- Workplace data requirements will be the first in US
- Privacy requests could proceed disputes or litigation
Consumer privacy rights extended to California workers in the coming months will be the first in the US to test how companies give employees more control over the collection and use of their personal information.
Coverage under the landmark California Consumer Privacy Act and its amendments will expand Jan. 1 to include data on employees, job applicants, independent contractors, and business-to-business operations, among other categories. The new workplace requirements mark a departure from the consumer-only scope of four other states’ privacy laws that will go into effect in 2023.

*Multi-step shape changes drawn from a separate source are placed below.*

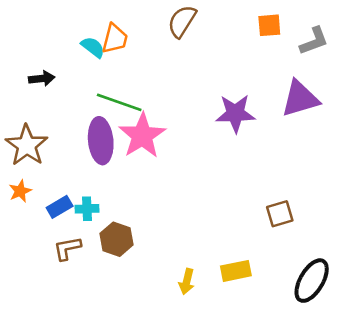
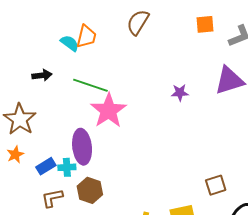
black arrow: (42, 79) -> (42, 75), moved
purple star: (235, 113) -> (180, 93), size x0.6
purple ellipse: (101, 141) -> (82, 147), moved
brown square: (280, 214) -> (216, 185), moved

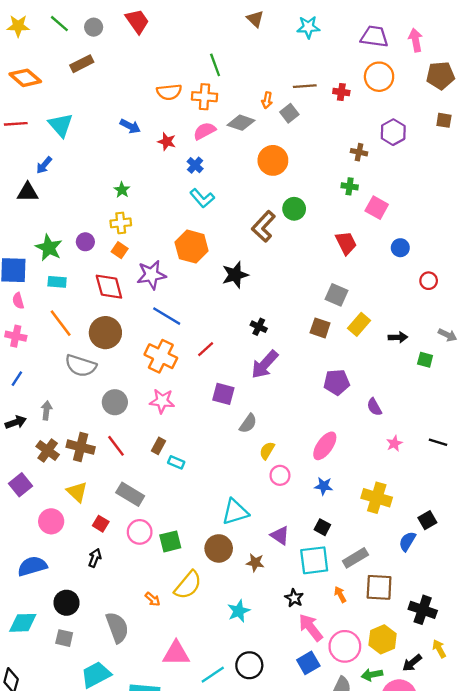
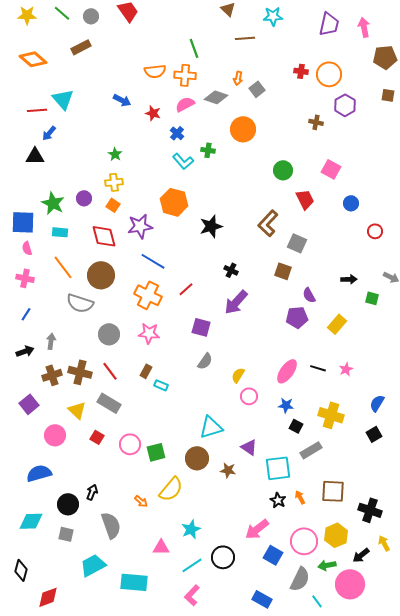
purple trapezoid: (374, 37) -> (329, 24), turned 95
orange circle: (379, 77) -> (329, 74), moved
brown line: (305, 86) -> (245, 38), moved
red line: (16, 124) -> (37, 110), moved
green cross: (350, 186) -> (208, 150), moved
green circle: (294, 209) -> (283, 170), moved
brown L-shape: (263, 226) -> (268, 223), moved
yellow rectangle: (359, 324) -> (337, 324), moved
purple semicircle: (374, 407) -> (309, 295), moved
gray semicircle: (248, 423) -> (205, 361), moved
black line: (438, 442) -> (318, 368), moved
brown cross: (48, 451) -> (52, 375), turned 36
gray rectangle: (130, 494) -> (109, 403), moved
black square: (322, 527) -> (296, 426), moved
blue semicircle: (407, 541) -> (377, 403), moved
black arrow: (95, 558) -> (92, 492), moved
gray rectangle: (355, 558) -> (311, 450), moved
black star: (294, 598) -> (278, 500), moved
cyan star: (239, 611) -> (191, 529), moved
pink arrow: (311, 627) -> (257, 529), moved, turned -90
pink triangle: (176, 653) -> (161, 547), size x0.7
blue square: (308, 663) -> (273, 555), turned -30

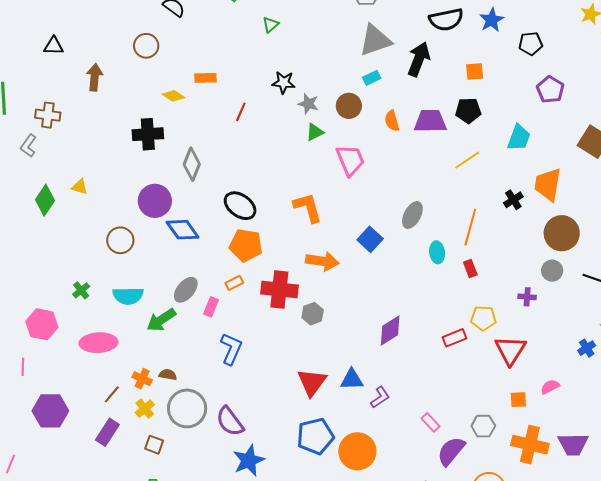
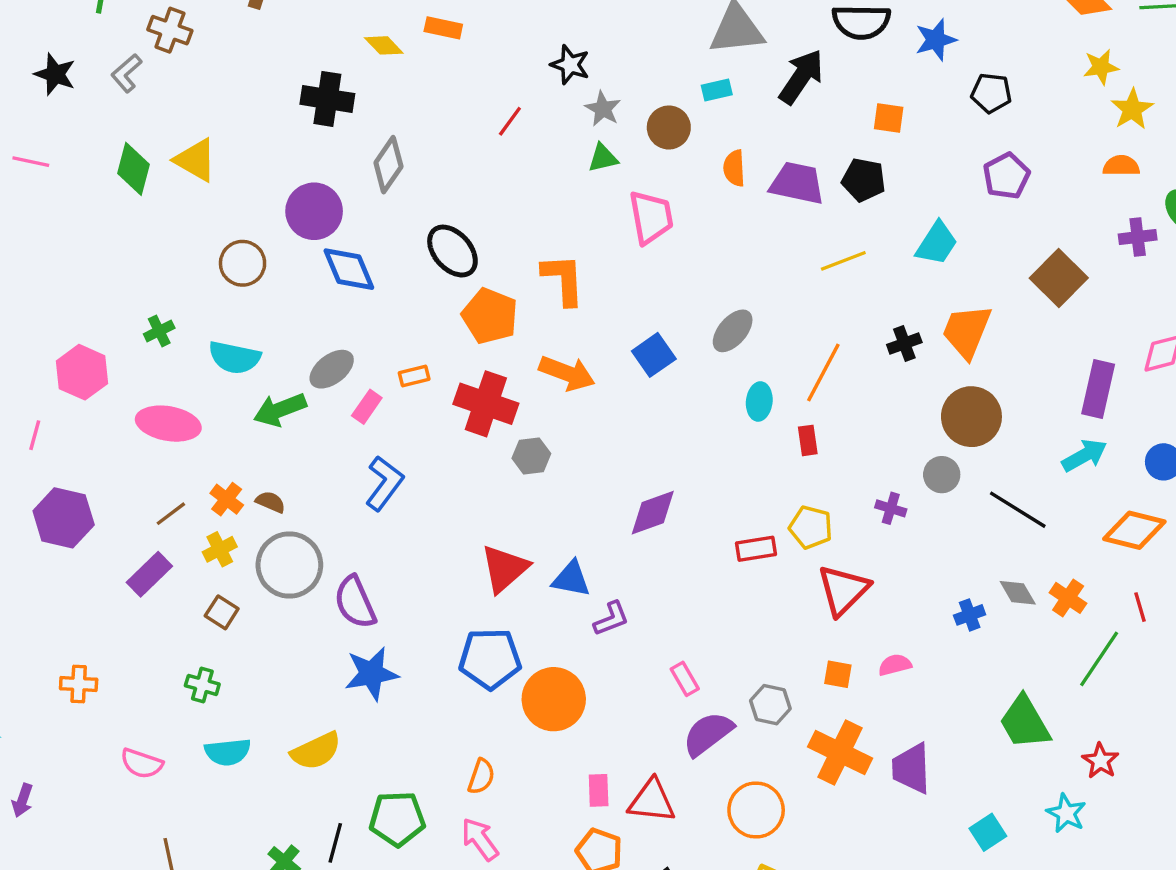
red line: (241, 112) -> (510, 121), moved
yellow triangle: (80, 187) -> (196, 160), size x1.6
green diamond: (45, 200) -> (134, 169), turned -32
orange pentagon: (246, 245) -> (490, 316), moved
purple trapezoid: (573, 444) -> (911, 768), turned 76

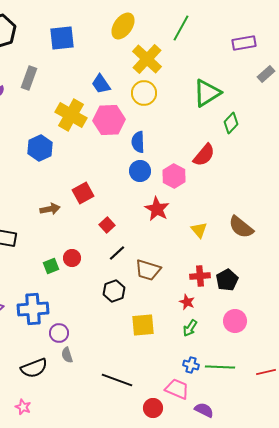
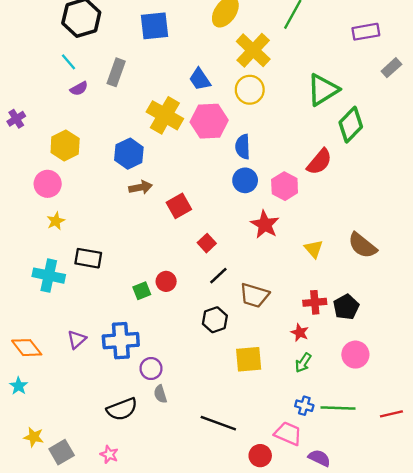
green diamond: (231, 123) -> (351, 125), size x1.4
brown arrow: (50, 209) -> (141, 187), moved

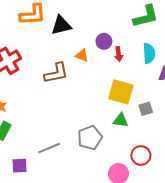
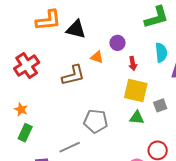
black triangle: (61, 25) -> (76, 29), turned 30
red arrow: (119, 54) -> (133, 63), moved
gray pentagon: (90, 138) -> (96, 121), moved, turned 30

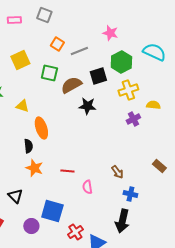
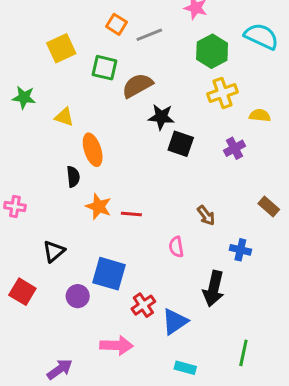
black square: (98, 76) -> (181, 144), moved, turned 36
purple cross: (133, 119) -> (234, 148), moved
orange star: (34, 168) -> (99, 207), moved
pink semicircle: (87, 187) -> (176, 247), moved
blue cross: (130, 194) -> (240, 250), moved
black triangle: (15, 196) -> (54, 251), turned 35

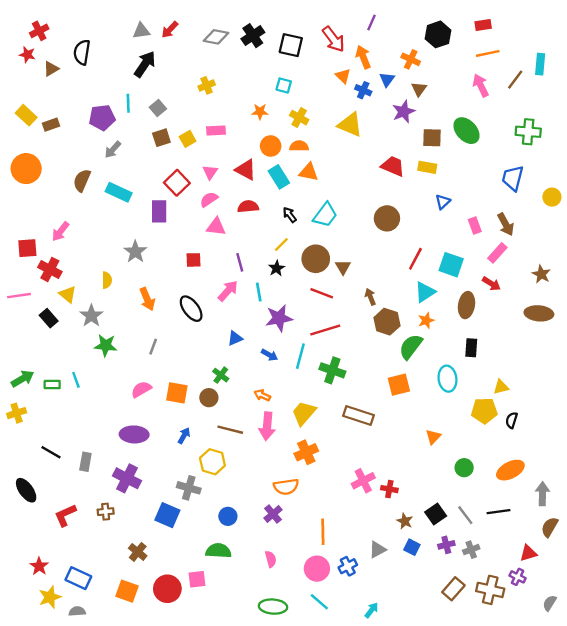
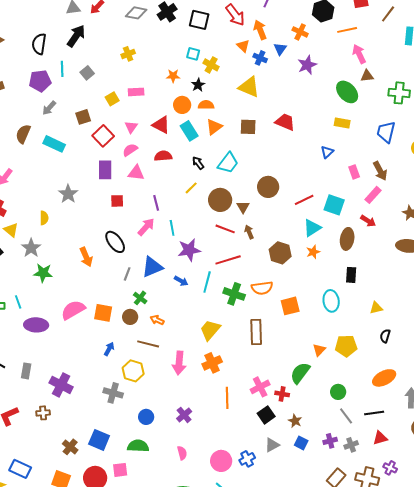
black semicircle: (82, 52) -> (39, 44), moved
orange line: (488, 53) -> (347, 30), moved
brown line: (515, 80) -> (388, 14), moved
brown triangle: (419, 89) -> (367, 76), moved, turned 48
purple star: (404, 112) -> (307, 65), moved
yellow cross: (299, 118) -> (211, 65), moved
brown square: (161, 138) -> (83, 117), moved
brown square: (432, 138) -> (248, 127), moved
yellow rectangle: (427, 167) -> (342, 123), moved
orange triangle: (309, 172) -> (214, 127), turned -48
purple rectangle: (159, 211) -> (105, 170), moved
brown circle: (387, 218) -> (268, 187), moved
red line: (415, 259) -> (304, 200), turned 36
black star: (277, 268) -> (198, 85), moved
brown arrow: (370, 297) -> (249, 232), moved
orange arrow: (147, 299) -> (86, 257), moved
blue triangle: (235, 338) -> (152, 267), size x1.6
gray line: (153, 347) -> (127, 274), moved
green semicircle: (411, 347) -> (300, 373), moved
pink semicircle: (141, 389) -> (73, 310), size x1.4
orange arrow: (262, 395) -> (157, 320), moved
yellow pentagon: (484, 411) -> (346, 346), moved
brown rectangle: (358, 415) -> (256, 332), turned 70
pink arrow: (267, 426) -> (179, 363), moved
purple ellipse: (134, 434) -> (36, 325), moved
green circle: (464, 468) -> (338, 392), moved
orange semicircle: (286, 487) -> (262, 288), moved
black square: (436, 514) -> (266, 415), moved
blue square: (167, 515) -> (99, 440), moved
orange line: (323, 532) -> (227, 398), moved
red triangle: (528, 553) -> (380, 438), moved

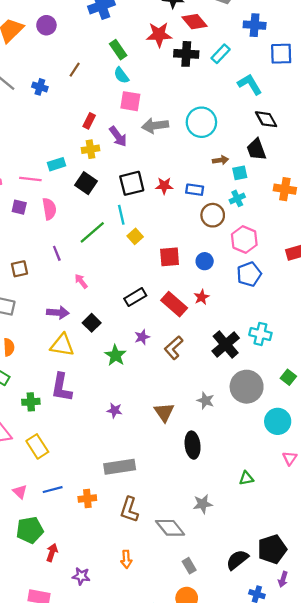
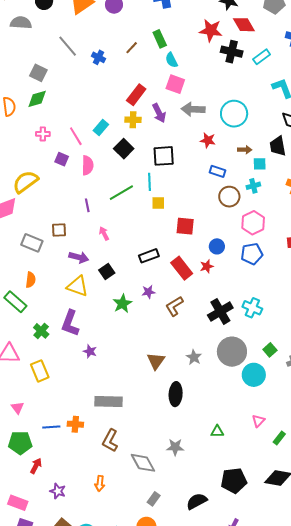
green rectangle: (118, 50) -> (160, 39), moved
red rectangle: (89, 121) -> (136, 95), size x1.5
cyan rectangle: (56, 164) -> (101, 127), turned -42
pink line: (30, 179) -> (76, 136), turned 42
red star: (164, 186) -> (208, 140), moved
yellow square: (135, 236) -> (158, 203), turned 32
blue circle: (205, 261) -> (217, 246), moved
brown square: (19, 269) -> (59, 230), moved
green cross: (31, 402) -> (41, 331), turned 35
purple star: (115, 410) -> (90, 351), moved
cyan circle: (278, 421) -> (254, 375), moved
blue line: (53, 490) -> (51, 427), moved
black pentagon: (272, 549) -> (234, 481), moved
gray rectangle: (189, 566) -> (154, 499), turned 56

“It’s very big and significant, because before now employers have not had to give employees these kinds of rights,” said Kristen Mathews, partner at Morrison & Foerster LLP.
The employee data collection safeguards are overdue, said Ken Wang, policy associate at the California Employment Lawyers Association. The new requirements increase transparency on the “massive amount of data” companies collect on their workforce, he said.
“Workers should have the right in the workplace to understand what they’re getting into,” Wang said.
‘Careful Communications’
California already has consumer privacy requirements in place for companies that do business in the state and meet certain thresholds. The California Privacy Protection Agency board is finalizing regulations to implement voter-approved changes to the existing law.
Employees too will soon have the right to know what personal information a company collects on them and be able to access it, as well as the ability to correct that information and request its deletion.
Companies already complying with consumer privacy requests aren’t necessarily ready for the employee expansion, though. Organizations usually house employee and consumer data separately, and the worker information is often unstructured, said Daniel Felz, a senior associate at Alston & Bird LLP in Atlanta.
“It’s not necessarily in one spot,” Felz said. The good news is that many companies “already make a ton of data available to employees,” he said.
Employers are looking to leverage existing self-serve tools that let workers see their pay stubs or correct an address, for example, said Lindsey Tonsager, co-chair of Covington & Burling LLP’s global privacy and cybersecurity practice.
The changes are also prompting employers to look at their records retention procedures to determine whether they can limit the information they keep that would fall under the requests, Mathews said. She also recommended companies encourage “careful communications” to be thoughtful about what’s put in writing about employees and applicants.
High Stakes
Privacy-related requests from employees, former employees, or job candidates are more likely to stem from a dispute or precede litigation than those made by consumers, Mathews said. Workplace requests could also seek sensitive information that an employer may not want to delete or hand over, such as interview notes, she said.
“The stakes are high and these requests need to be handled well—carefully—for the company,” Mathews said.
Companies should notify HR and legal when they receive requests, she said. Employers will also consider the law’s exceptions to providing data in some cases, such as attorney-client privilege, Mathews said.
Businesses will have an easier time verifying who’s asking for the data when a request comes from a current employee instead of a consumer, Tonsager said. But the workplace provisions come with the possibility of misuse “to achieve ends completely unrelated to privacy,” she said.
“You’re trying to address a different set of harms,” Tonsager said.
New Rights
Employees are entitled to the information outlined in California’s privacy act, and it’s still speculation how the provisions will be used, Wang said. The newness of the workplace rights in the US leaves open questions about how they will be implemented, he said.
“It’s too early yet to say exactly how it’s going to play out,” Wang said.
Employment lawyers should be aware of the law so that clients know their rights and that there are retaliation protections, Wang said. Workers can also save the pre-collection notices provided by their employers to understand what type of data is at stake, he said.
“They should be aware that such rights exist,” Wang said.